Our model represents the current state-of-the-art in the field, as it outperforms previous state-of-the-art models proposed in papers with code,
based on the dataset's [reference paper](https://ieeexplore.ieee.org/stamp/stamp.jsp?tp=&arnumber=9600806&tag=1).
The results are summarized in the following table using macro avg metrics.

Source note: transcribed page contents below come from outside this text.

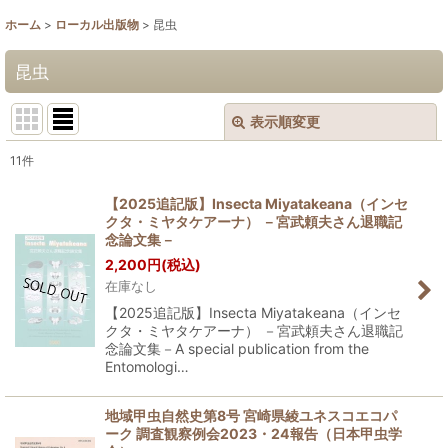
ホーム
>
ローカル出版物
>
昆虫
昆虫
表示順変更
閉じる
11
件
表示数
:
【2025追記版】Insecta Miyatakeana（インセ
クタ・ミヤタケアーナ） －宮武頼夫さん退職記
並び順
:
念論文集－
2,200
円
(税込)
在庫なし
絞り込む
【2025追記版】Insecta Miyatakeana（インセ
クタ・ミヤタケアーナ） －宮武頼夫さん退職記
念論文集－A special publication from the
Entomologi…
地域甲虫自然史第8号 宮崎県綾ユネスコエコパ
ーク 調査観察例会2023・24報告（日本甲虫学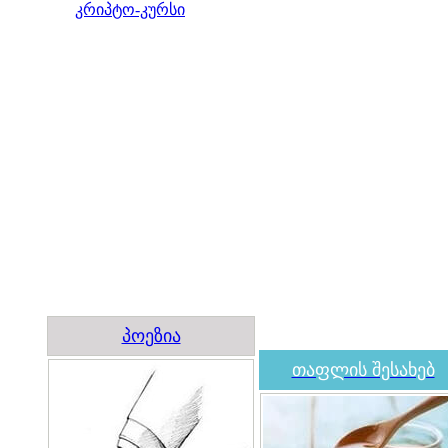
კრიპტო-კურსი
პოეზია
თაფლის შესახებ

| Model                      | Accuracy    | F1-Score    | Precision   | Recall      |
|----------------------------|-------------|-------------|-------------|-------------|
| Baseline                   | 0.83        | 0.77        |  0.78       | 0.75        |
| Vit-384-finetuned          | 0.86  ↑3%   | 0.81  ↑4%   |  0.82  ↑4%  | 0.80  ↑5%   |
| Vit-384-from-scratch       | 0.78        | 0.74        |  0.74       | 0.74        |
| Vit-224-distilled-resnet50 | 0.74        | 0.00        |  0.00       | 0.00        |

### How to use

Here is how to use this model to classify an image of the Chaoyang dataset into one of the 4 classes:

```python
from transformers import ViTFeatureExtractor, ViTForImageClassification
from PIL import Image
import requests
url = 'http://images.cocodataset.org/val2017/000000039769.jpg'
image = Image.open(requests.get(url, stream=True).raw)
feature_extractor = ViTFeatureExtractor.from_pretrained('Snarci/ViT-base-patch16-384-Chaoyang-finetuned')
model = ViTForImageClassification.from_pretrained('Snarci/ViT-base-patch16-384-Chaoyang-finetuned')
inputs = feature_extractor(images=image, return_tensors="pt")
outputs = model(**inputs)
logits = outputs.logits
# model predicts one of the 4 Chaoyang classes
predicted_class_idx = logits.argmax(-1).item()
print("Predicted class:", model.config.id2label[predicted_class_idx])
```

Currently, both the feature extractor and model  support PyTorch. Tensorflow and JAX/FLAX are coming soon, and the API of ViTFeatureExtractor might change.

## Training data

The ViT model was pretrained on [ImageNet-21k](http://www.image-net.org/), a dataset consisting of 14 million images and 21k classes, fine-tuned on [ImageNet](http://www.image-net.org/challenges/LSVRC/2012/), a dataset consisting of 1 million images and 1k classes. 
Finally the ViT was finetuned on the [Chaoyang dataset](https://paperswithcode.com/dataset/chaoyang) at resolution 384x384, using a fixed 10% of the training set as the validation set

## Training procedure

### Preprocessing

The exact details of preprocessing of images during training/validation can be found [here](https://github.com/google-research/vision_transformer/blob/master/vit_jax/input_pipeline.py). 

Images are resized/rescaled to the same resolution (224x224 during pre-training, 384x384 during fine-tuning) and normalized across the RGB channels with mean (0.5, 0.5, 0.5) and standard deviation (0.5, 0.5, 0.5).

# License
This model is provided for non-commercial use only and may not be used in any research or publication without prior written consent from the author.